And the storage module is used for storing the pixel data and the gradient, dividing the pixel data into four prediction units with different sizes, inputting the prediction units into the first parallel module and the second parallel module, and sending the gradient to the first parallel module.

A first parallel module comprising: a gradient calculation unit 110 and a plurality of PU calculation units (121 to 12 n).

The gradient calculation unit is used for calculating gradients of the prediction units with three different sizes and sending the gradients to the storage module. And the PU computing units are all used for determining an optimal intra-frame prediction mode corresponding to the prediction units with three sizes according to the gradient and sending the optimal intra-frame prediction mode to the comparison output module.

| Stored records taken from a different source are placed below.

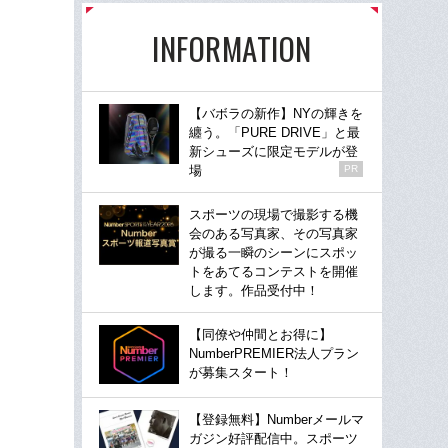
INFORMATION
【バボラの新作】NYの輝きを
纏う。「PURE DRIVE」と最
新シューズに限定モデルが登
場
PR
スポーツの現場で撮影する機
会のある写真家、その写真家
が撮る一瞬のシーンにスポッ
トをあてるコンテストを開催
します。作品受付中！
【同僚や仲間とお得に】
NumberPREMIER法人プラン
が募集スタート！
【登録無料】Numberメールマ
ガジン好評配信中。スポーツ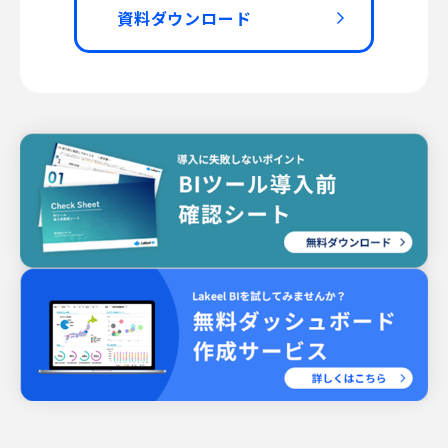
資料ダウンロード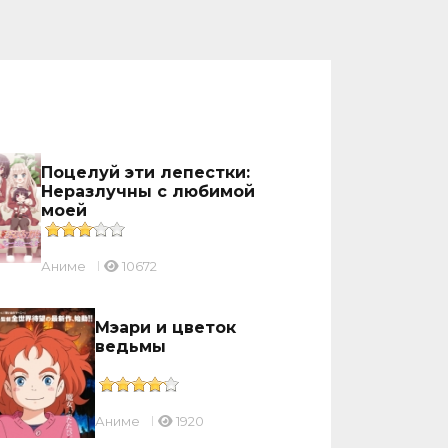
Поцелуй эти лепестки:
Неразлучны с любимой
моей
Аниме
10672
Мэари и цветок
ведьмы
Аниме
1920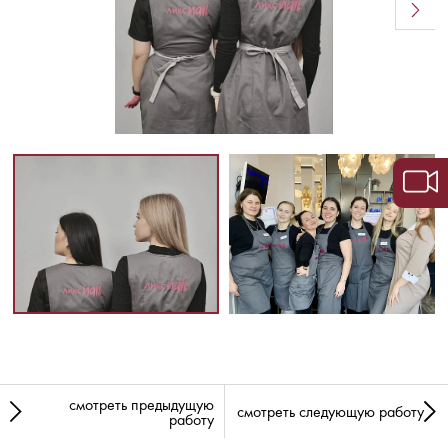
смотреть предыдущую
смотреть следующую работу
работу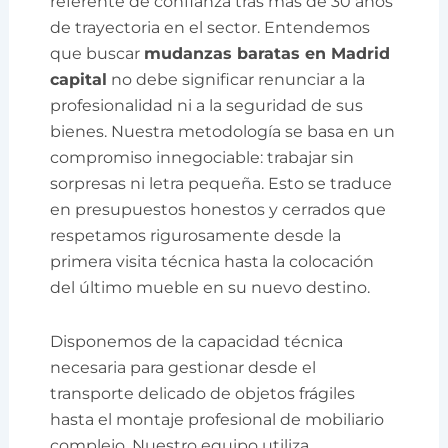
referente de confianza tras más de 30 años
de trayectoria en el sector. Entendemos
que buscar
mudanzas baratas en Madrid
capital
no debe significar renunciar a la
profesionalidad ni a la seguridad de sus
bienes. Nuestra metodología se basa en un
compromiso innegociable: trabajar sin
sorpresas ni letra pequeña. Esto se traduce
en presupuestos honestos y cerrados que
respetamos rigurosamente desde la
primera visita técnica hasta la colocación
del último mueble en su nuevo destino.
Disponemos de la capacidad técnica
necesaria para gestionar desde el
transporte delicado de objetos frágiles
hasta el montaje profesional de mobiliario
complejo. Nuestro equipo utiliza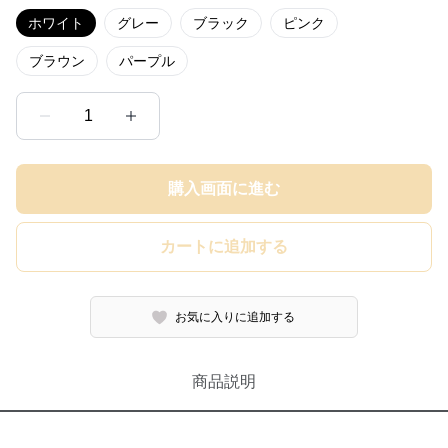
ホワイト
グレー
ブラック
ピンク
ブラウン
パープル
1
購入画面に進む
カートに追加する
お気に入りに追加する
商品説明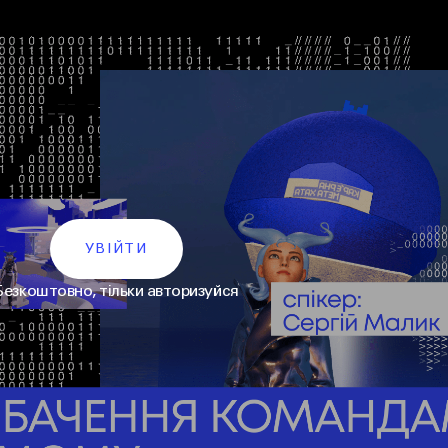
УВІЙТИ
Безкоштовно, тільки авторизуйся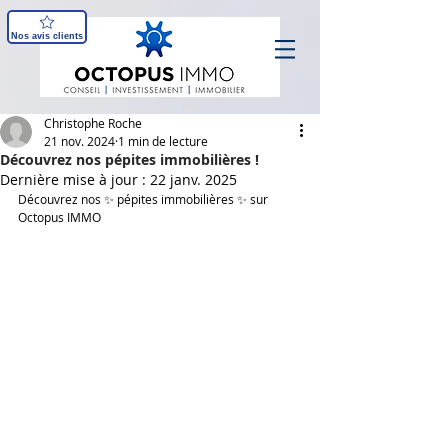
Nos avis clients
Christophe Roche
21 nov. 2024
1 min de lecture
Découvrez nos pépites immobilières !
Dernière mise à jour :
22 janv. 2025
Découvrez nos ✨ pépites immobilières ✨ sur 
Octopus IMMO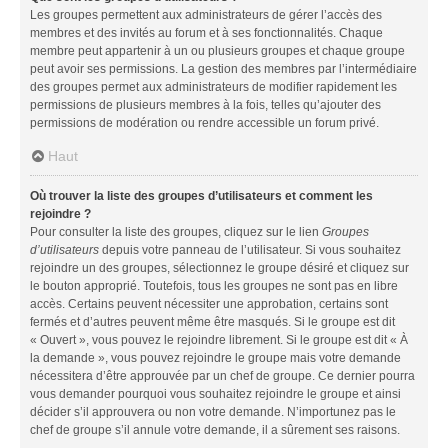
Les groupes permettent aux administrateurs de gérer l’accès des
membres et des invités au forum et à ses fonctionnalités. Chaque
membre peut appartenir à un ou plusieurs groupes et chaque groupe
peut avoir ses permissions. La gestion des membres par l’intermédiaire
des groupes permet aux administrateurs de modifier rapidement les
permissions de plusieurs membres à la fois, telles qu’ajouter des
permissions de modération ou rendre accessible un forum privé.
Haut
Où trouver la liste des groupes d’utilisateurs et comment les
rejoindre ?
Pour consulter la liste des groupes, cliquez sur le lien
Groupes
d’utilisateurs
depuis votre panneau de l’utilisateur. Si vous souhaitez
rejoindre un des groupes, sélectionnez le groupe désiré et cliquez sur
le bouton approprié. Toutefois, tous les groupes ne sont pas en libre
accès. Certains peuvent nécessiter une approbation, certains sont
fermés et d’autres peuvent même être masqués. Si le groupe est dit
« Ouvert », vous pouvez le rejoindre librement. Si le groupe est dit « À
la demande », vous pouvez rejoindre le groupe mais votre demande
nécessitera d’être approuvée par un chef de groupe. Ce dernier pourra
vous demander pourquoi vous souhaitez rejoindre le groupe et ainsi
décider s’il approuvera ou non votre demande. N’importunez pas le
chef de groupe s’il annule votre demande, il a sûrement ses raisons.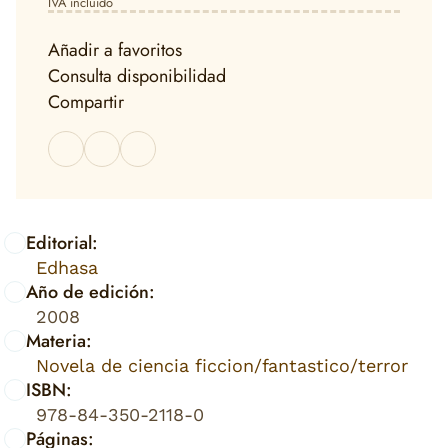
IVA incluido
Añadir a favoritos
Consulta disponibilidad
Compartir
Editorial:
Edhasa
Año de edición:
2008
Materia:
Novela de ciencia ficcion/fantastico/terror
ISBN:
978-84-350-2118-0
Páginas: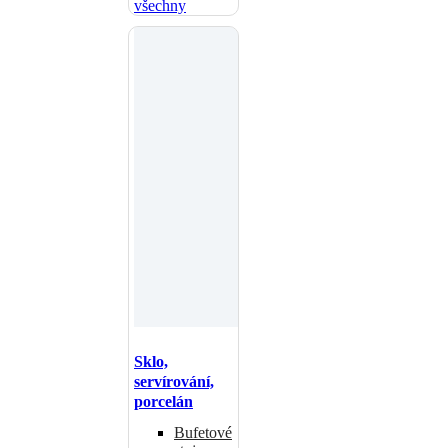
všechny
Sklo,
servírování,
porcelán
Bufetové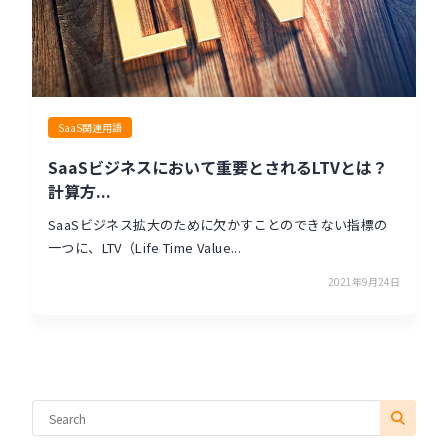
SaaS関連用語
SaaSビジネスにおいて重要とされるLTVとは？
計算方...
SaaSビジネス拡大のために欠かすことのできない指標の
一つに、LTV（Life Time Value...
2021年9月24日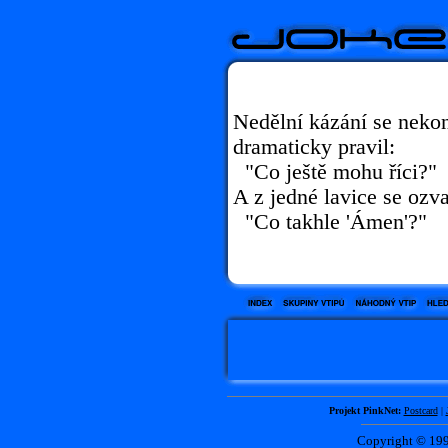
Nedělní kázání se nekon
dramaticky pravil:
"Co ještě mohu říci?"
A z jedné lavice se ozva
"Co takhle 'Ámen'?"
Projekt PinkNet:
Postcard
|
Copyright © 1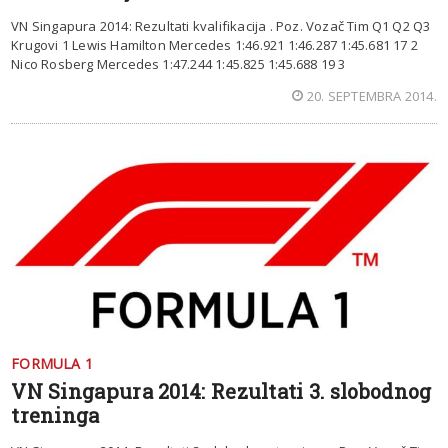
VN Singapura 2014: Rezultati kvalifikacija . Poz. Vozač Tim Q1 Q2 Q3
Krugovi 1 Lewis Hamilton Mercedes 1:46.921 1:46.287 1:45.681 17 2
Nico Rosberg Mercedes 1:47.244 1:45.825 1:45.688 19 3
20. SEPTEMBRA 2014.
FORMULA 1
VN Singapura 2014: Rezultati 3. slobodnog
treninga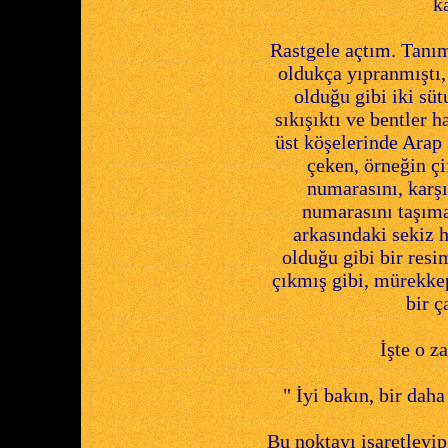
k
Rastgele açtım. Tanım
oldukça yıpranmıştı, 
olduğu gibi iki süt
sıkışıktı ve bentler 
üst köşelerinde Arap 
çeken, örneğin çi
numarasını, karşı
numarasını taşıma
arkasındaki sekiz h
olduğu gibi bir resi
çıkmış gibi, mürekkep
bir ç
İşte o z
" İyi bakın, bir dah
Bu noktayı işaretleyi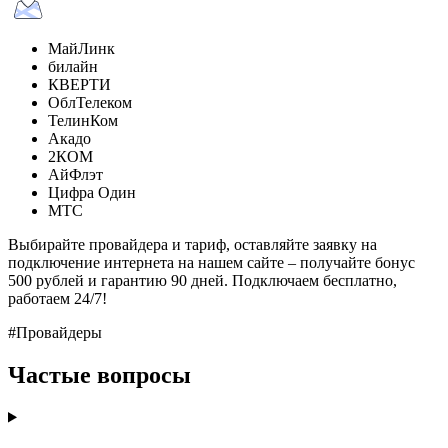
МайЛинк
билайн
КВЕРТИ
ОблТелеком
ТелинКом
Акадо
2КОМ
АйФлэт
Цифра Один
МТС
Выбирайте провайдера и тариф, оставляйте заявку на
подключение интернета на нашем сайте – получайте бонус
500 рублей и гарантию 90 дней. Подключаем бесплатно,
работаем 24/7!
#Провайдеры
Частые вопросы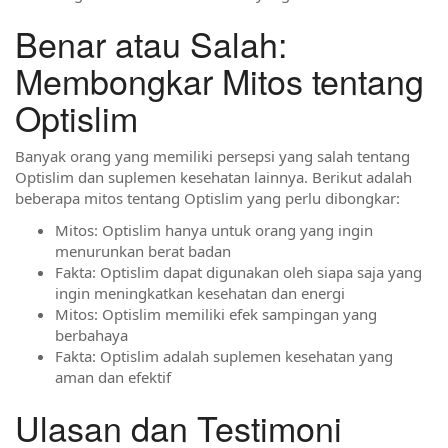
Benar atau Salah:
Membongkar Mitos tentang
Optislim
Banyak orang yang memiliki persepsi yang salah tentang
Optislim dan suplemen kesehatan lainnya. Berikut adalah
beberapa mitos tentang Optislim yang perlu dibongkar:
Mitos: Optislim hanya untuk orang yang ingin
menurunkan berat badan
Fakta: Optislim dapat digunakan oleh siapa saja yang
ingin meningkatkan kesehatan dan energi
Mitos: Optislim memiliki efek sampingan yang
berbahaya
Fakta: Optislim adalah suplemen kesehatan yang
aman dan efektif
Ulasan dan Testimoni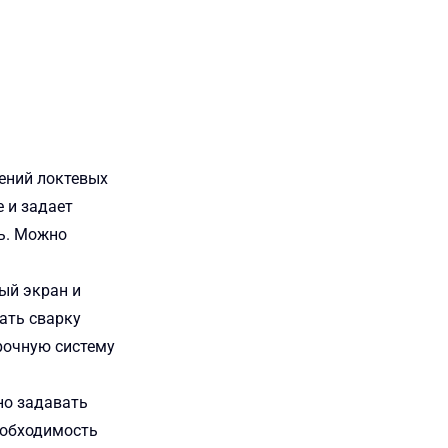
ений локтевых
 и задает
ь. Можно
ый экран и
ать сварку
рочную систему
но задавать
необходимость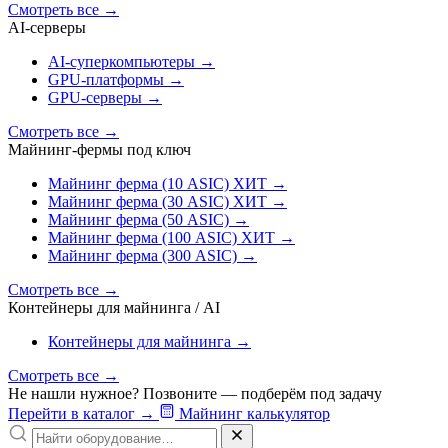
Смотреть все
→
AI‑серверы
AI‑суперкомпьютеры
→
GPU‑платформы
→
GPU‑серверы
→
Смотреть все
→
Майнинг-фермы под ключ
Майнинг ферма (10 ASIC)
ХИТ
→
Майнинг ферма (30 ASIC)
ХИТ
→
Майнинг ферма (50 ASIC)
→
Майнинг ферма (100 ASIC)
ХИТ
→
Майнинг ферма (300 ASIC)
→
Смотреть все
→
Контейнеры для майнинга / AI
Контейнеры для майнинга
→
Смотреть все
→
Не нашли нужное? Позвоните — подберём под задачу
Перейти в каталог
→
Майнинг калькулятор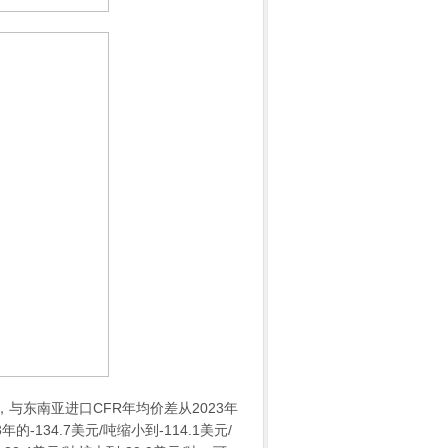
，与东南亚进口CFR年均价差从2023年
的-134.7美元/吨缩小到-114.1美元/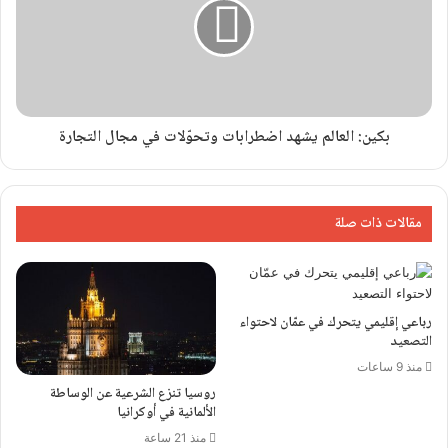
بكين: العالم يشهد اضطرابات وتحوّلات في مجال التجارة
مقالات ذات صلة
رباعي إقليمي يتحرك في عمّان لاحتواء
التصعيد
منذ 9 ساعات
روسيا تنزع الشرعية عن الوساطة
الألمانية في أوكرانيا
منذ 21 ساعة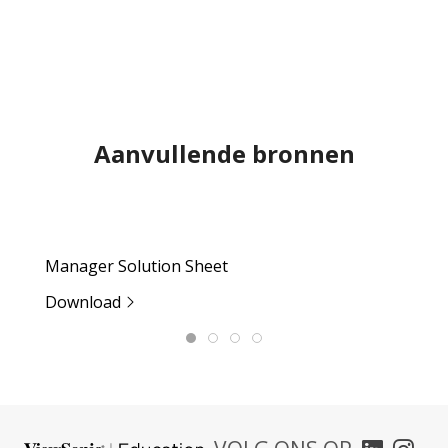
Aanvullende bronnen
Manager Solution Sheet
M
Download
D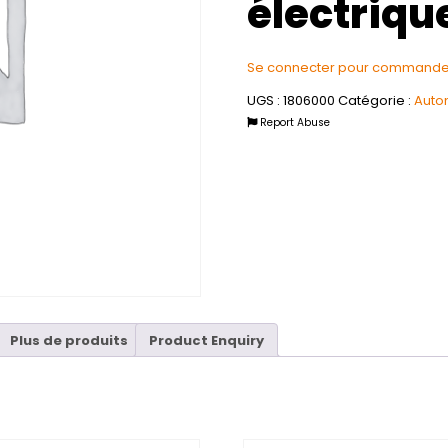
électriqu
Se connecter pour commande
UGS :
1806000
Catégorie :
Auto
Report Abuse
Plus de produits
Product Enquiry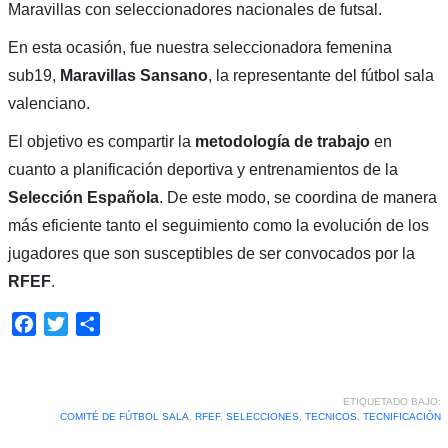
Maravillas con seleccionadores nacionales de futsal.
En esta ocasión, fue nuestra seleccionadora femenina
sub19,
Maravillas Sansano
, la representante del fútbol sala
valenciano.
El objetivo es compartir la
metodología de trabajo
en
cuanto a planificación deportiva y entrenamientos de la
Selección Española
. De este modo, se coordina de manera
más eficiente tanto el seguimiento como la evolución de los
jugadores que son susceptibles de ser convocados por la
RFEF
.
Facebook
Twitter
Compartir
ETIQUETADO BAJO:
COMITÉ DE FÚTBOL SALA
,
RFEF
,
SELECCIONES
,
TECNICOS
,
TECNIFICACIÓN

And the second parallel module is used for determining the optimal intra-frame prediction mode of the prediction unit with each size according to the rough mode decision, the prediction mode bit number and the mode decision and outputting the optimal intra-frame prediction mode to the comparison output module.

And the comparison output module is used for comparing the received multiple optimal intra-frame prediction modes and outputting an optimal intra-frame prediction mode.

As shown in fig. 2, the memory module includes: a pixel storage unit 310 and a gradient storage unit 320.

A pixel storage unit for dividing pixel data into four different sized prediction units, the four different sized prediction units comprising: a first size prediction unit, a second size prediction unit, a third size prediction unit, and a fourth size prediction unit; and sending the first size prediction unit, the second size prediction unit and the third size prediction unit to the gradient calculation unit, and sending the fourth size prediction unit to the second parallel module.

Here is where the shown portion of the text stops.